Friday, November 27, 2009

Mashlib Pipes Tutorial: Reading List Inspired Journal Watchlists

It's coming up to that Mashed Libraries time of year again (Middlemash, this time), which means it's time for me to put together a new Yahoo Pipes demo, ideally one that builds on something I've used at a previous mashed Library event (in particular, the Mashlib Pipes Tutorial: 2D Journal Search). So here's a little something that does exactly that...

(If you're new to Yahoo Pipes, check out the introductory post "Getting Started With Yahoo Pipes: Merging RSS Feeds", which shows how Pipes work, and leads you through a get you startd activity to create a pipe that merged several RSS feeds to produce a single, aggregate feed.)

In particular, in this demonstration I'll show how it's possible to use a pipe that either you yourself, or someone else entirely, might have already built, within a new pipe of your own.

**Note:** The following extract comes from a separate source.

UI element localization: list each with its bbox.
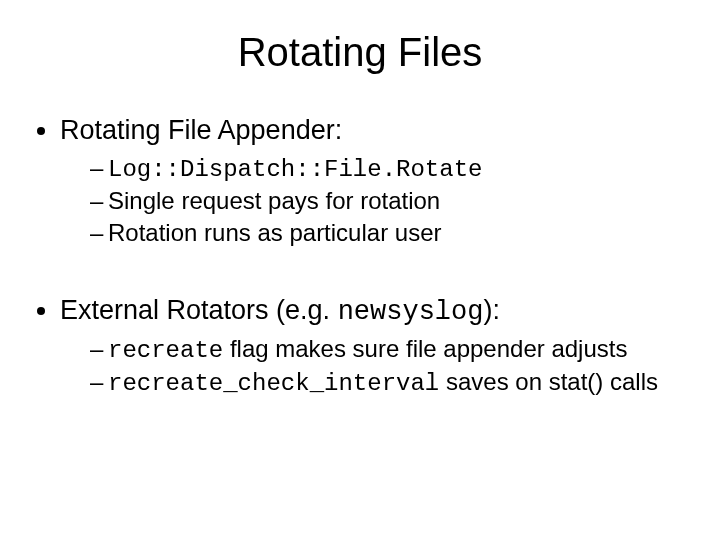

To set the scene, suppose you have a list... a list of resources... a reading list, for example. In and of itself, this might be a key resource in the delivery of a course, but might it also be more than that? Whenever I see a list of web resources, I ask myself: could this be the basis of a custom search engine that searches over just those resources, or just the websites those resources live on? So where might this thought take us in the context of a reading list?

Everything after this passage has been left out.